Позднее в США Адорно острее стал понимать некоторые идеи Беньямина о взаимосвязи поэтических конструкций Бодлера и реальности товарного хозяйства. Он признал близость собственных идей и суждений Беньямина, но вновь выступил против применения в его работе «фрейдистской теории памяти» для объяснения образов Пруста и Бодлера. С методологической точки зрения, по его мнению, необходимо было обратиться к теории овеществления, «так как всё овеществление является забвением: объекты становятся вещественными в момент, где они зафиксировались, не став актуально современными во всех своих элементах, где что-то о них забыли». Так, по мнению Адорно, работа Беньямина могла бы достичь «универсальной общественной плодотворности»273
. Впрочем, несмотря на критические замечания по поводу исследований Беньямина о Бодлере, Адорно позже признавал, касаясь единственного опубликованного труда из этого цикла, что «некоторые мотивы у Бодлера» стали «одним из замечательнейших историко-философских свидетельств эпохи»274.Полностью воплотиться планам Беньямина по изучению Бодлера было не суждено. Однако имеющиеся материалы – законченные варианты отдельных частей бодлеровских штудий, а также архивные документы и переписка мыслителя – позволяют рассмотреть его методологию с разных сторон. В основе «общественно-критического» взгляда на поэта – подхода Беньямина при изучении его творчества – лежит представление о диалектическом образе литературных конструкций Бодлера и о способе передачи в них либо событий его личной жизни, либо исторических феноменов окружавшей его социальной реальности, либо способа комплексного воссоздания того и другого. При этом предметом исследования Беньямина стали не только содержание литературных конструкций Бодлера, но и способ их передачи, а также исторический контекст и манера работы поэта над своими творениями и своей частной жизни. Этот методологический прием оказался новаторским не только в рамках исследований франкфуртской школы, в значительной мере опиравшихся на марксистскую теорию, но и в рамках всего комплекса исследований по социальной истории.
Кадер Мокадем
СТАНОВЛЕНИЕ ВАРВАРСКОЕ ИЛИ ДИКОЕ: ОБ ИСТОРИИ НАСТОЯЩЕГО
У вас нет права презирать настоящее275
Смятение есть нечто основополагающее, в этом смысл этой книги. Но наступает время достичь ясности сознания… наступает время… Порой даже кажется, что времени-то не хватает. По крайней мере, оно торопит. В конечном счете литература должна объявить себя виновной276
Китайцы узнают время по глазам кошек. Как-то раз один миссионер… спросил у малыша, который час.

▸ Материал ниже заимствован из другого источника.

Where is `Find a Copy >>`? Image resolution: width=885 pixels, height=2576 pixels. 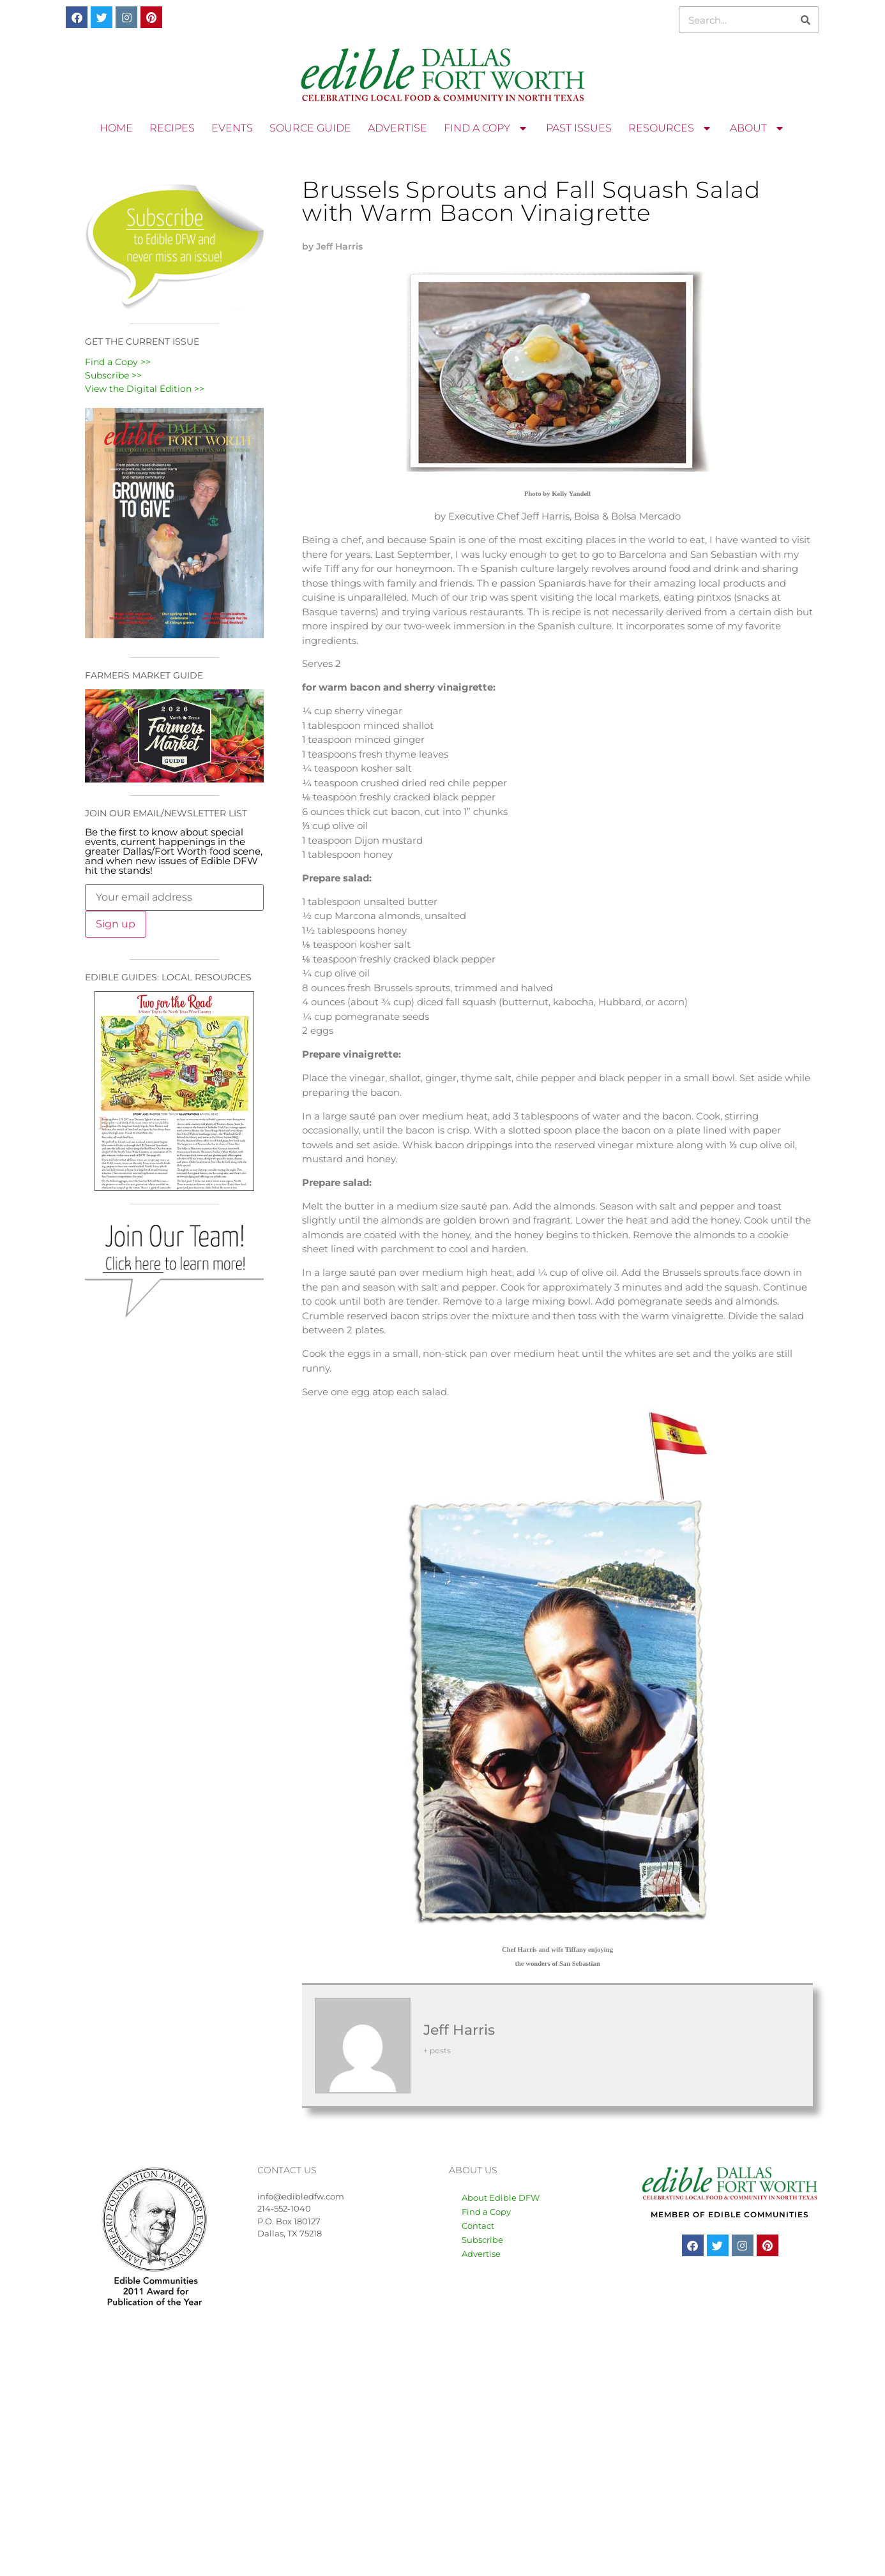 Find a Copy >> is located at coordinates (118, 362).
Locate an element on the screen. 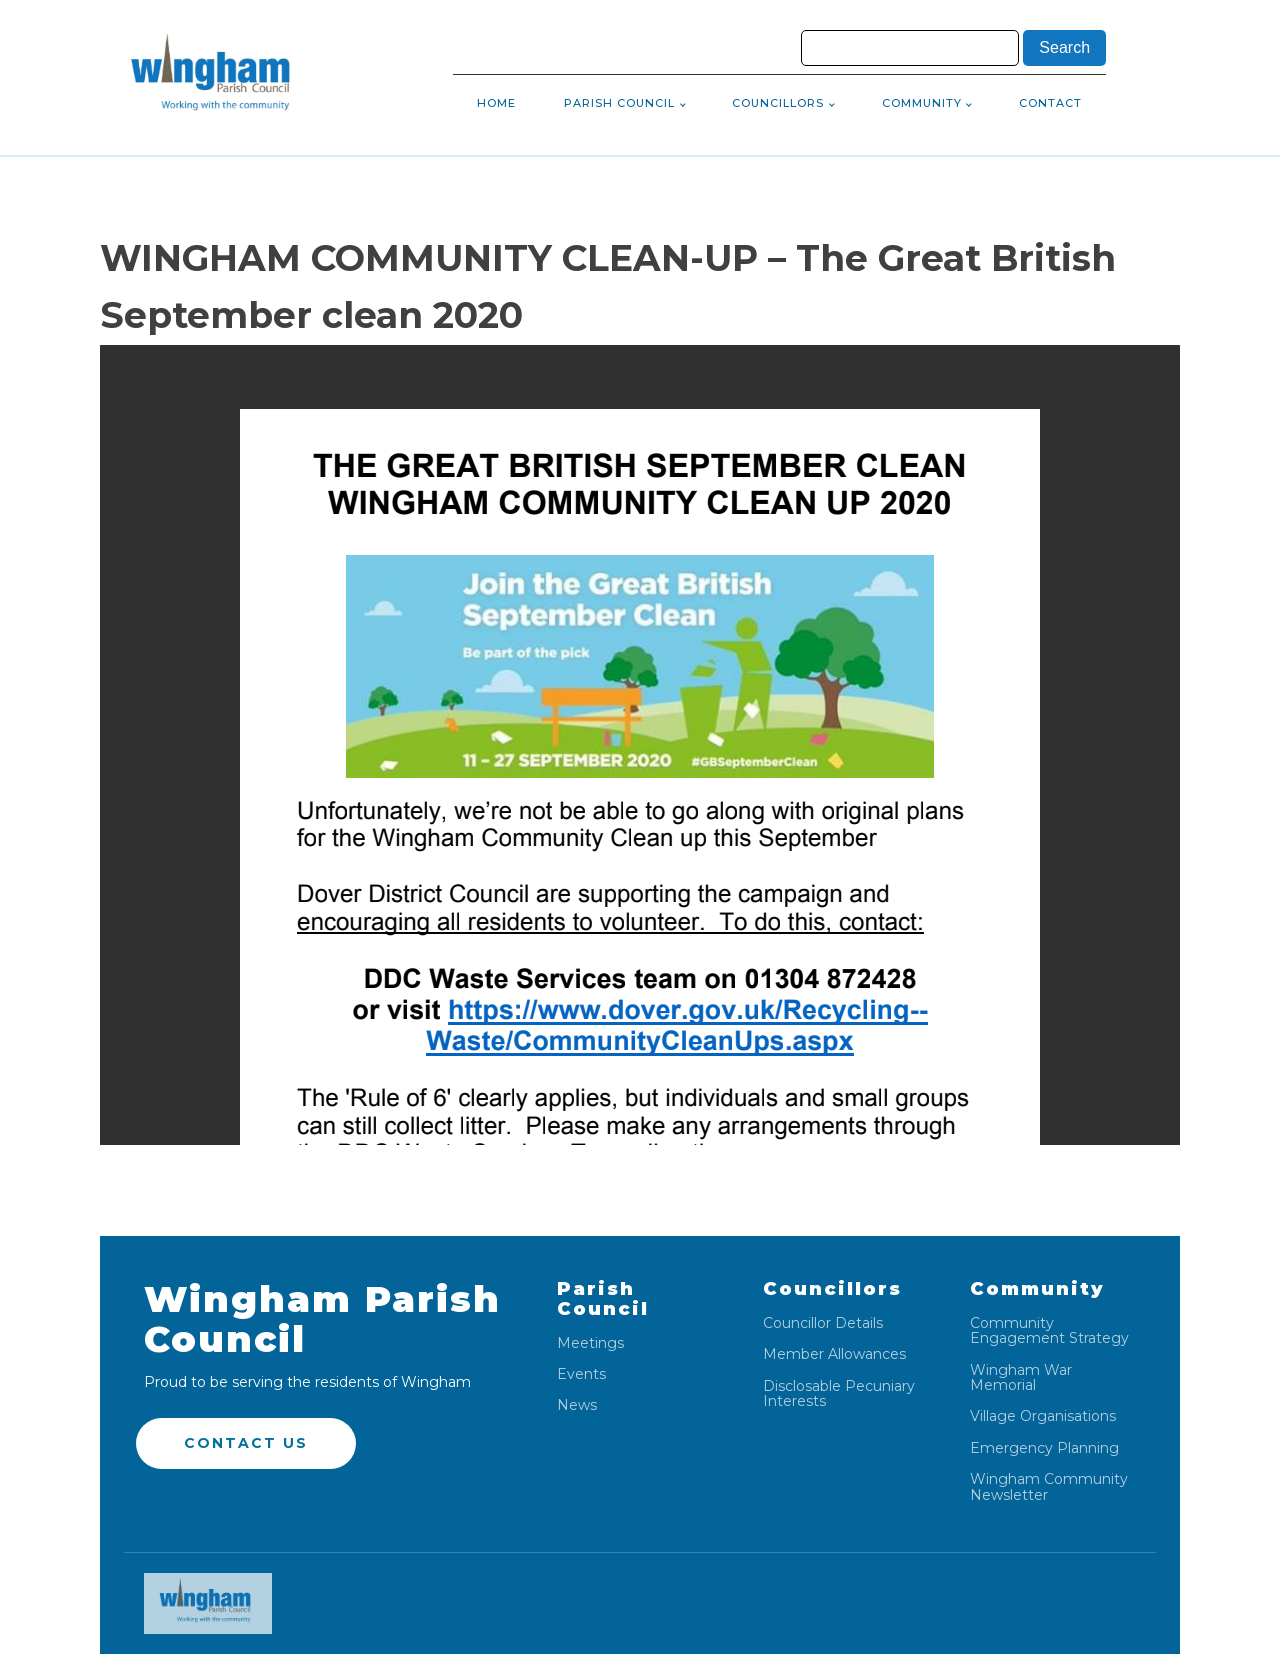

Сорванец небесной Империи поначалу смутился; потом, сообразив, ответил: «Сейчас скажу!» Через несколько мгновений он появился снова, держа на руках огромного жирного кота, и сказал не колеблясь: «Полдень еще не наступил». Что было чистой правдой.
Что до меня, то когда я склоняюсь к прекрасной Фелине… я всегда отчетливо вижу, какой сейчас час, все время тот же самый, час обширный, величественный, торжественный, подобный пространству, не поделенный ни на минуты, ни на секунды, – час неподвижный, который не отмечен на часах, и вместе с тем легкий, мимолетный, как вздох, быстрый, как взгляд…
Да, я вижу, какой сейчас час; это час Вечности277
Возможность мыслить историю вне архива своеобразно сформулирована Вальтером Беньямином в одном из последних его текстов, озаглавленном «О понятии истории»278
.Архив – это не собрание документов; впрочем, в современности, которую мыслит Беньямин, сам документ переменил свою природу: этнология, история, сюрреализм преобразовали восприятие и природу исторического документа. Отношение указания на что-то или отношение определенного следа как подтверждения существования некой реальности, присутствия реальности становятся другими, и это новое отношение зависимости документа от самого восприятия реальности является в состоянии шока.